Nat Trask
About Nat Trask
Nat Trask is a Senior Member of the Technical Staff at Sandia National Laboratories, specializing in physics-compatible meshfree discretization tools for scientific machine learning applications.
Title
Nat Trask holds the position of Senior Member of the Technical Staff at Sandia National Laboratories. He has been serving in this capacity since 2018 in the Albuquerque, New Mexico area.
Professional Experience at Sandia National Laboratories
Nat Trask has significant experience at Sandia National Laboratories. He has worked as an NSF fellow from 2016 to 2018 and then advanced to his current role as Senior Member of the Technical Staff starting in 2018. His work has primarily been focused in the Albuquerque, New Mexico area, where he contributes to technical projects and research.
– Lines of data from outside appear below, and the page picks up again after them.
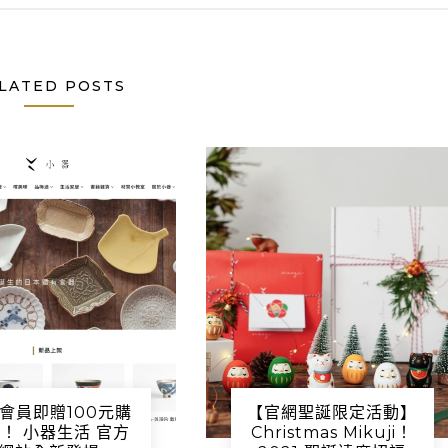
LATED POSTS
會員即贈100元購
【官網聖誕限定活動】
！ 小器生活 官方
Christmas Mikuji！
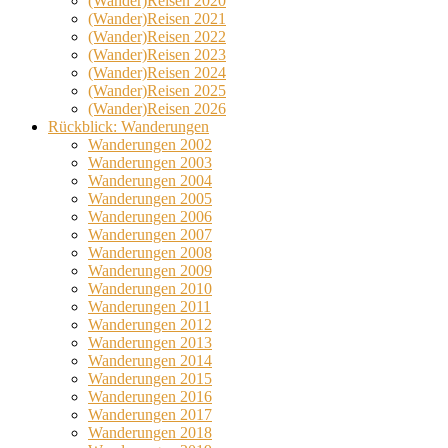
(Wander)Reisen 2020
(Wander)Reisen 2021
(Wander)Reisen 2022
(Wander)Reisen 2023
(Wander)Reisen 2024
(Wander)Reisen 2025
(Wander)Reisen 2026
Rückblick: Wanderungen
Wanderungen 2002
Wanderungen 2003
Wanderungen 2004
Wanderungen 2005
Wanderungen 2006
Wanderungen 2007
Wanderungen 2008
Wanderungen 2009
Wanderungen 2010
Wanderungen 2011
Wanderungen 2012
Wanderungen 2013
Wanderungen 2014
Wanderungen 2015
Wanderungen 2016
Wanderungen 2017
Wanderungen 2018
Academic Roles and Research
Nat Trask has an extensive academic background. He has served as a Visiting Professor at Brown University for two months in 2015. Additionally, he held the position of Lecturer at Kobe University/Brown University from 2013 to 2014 in Kobe, Japan. Earlier in his career, he worked as a Research Assistant at Brown University from 2010 to 2015 and at the University of Massachusetts from 2008 to 2010. He also gained experience as a Teaching Assistant at the University of Massachusetts from 2006 to 2008.
Educational Background
Nat Trask has earned advanced degrees in both applied mathematics and mechanical engineering. He obtained his Doctor of Philosophy (Ph.D.) in Applied Mathematics from Brown University, where he studied from 2010 to 2015. Prior to this, he completed a Master's degree in Mechanical Engineering with a focus on Fluid Mechanics from the University of Massachusetts Amherst, where he studied from 2008 to 2010. Additionally, he holds a Bachelor of Science (B.S.) degree in Applied Mathematics and Mechanical Engineering from the same institution, earned between 2004 and 2008.
Specialization and Research Focus
Nat Trask specializes in the development of physics-compatible meshfree discretization tools for scientific machine learning applications. His research interests are diverse, covering complex problems in combustion, material science, climate, and subsurface flow. He utilizes advanced mathematical and engineering techniques to address these challenging issues.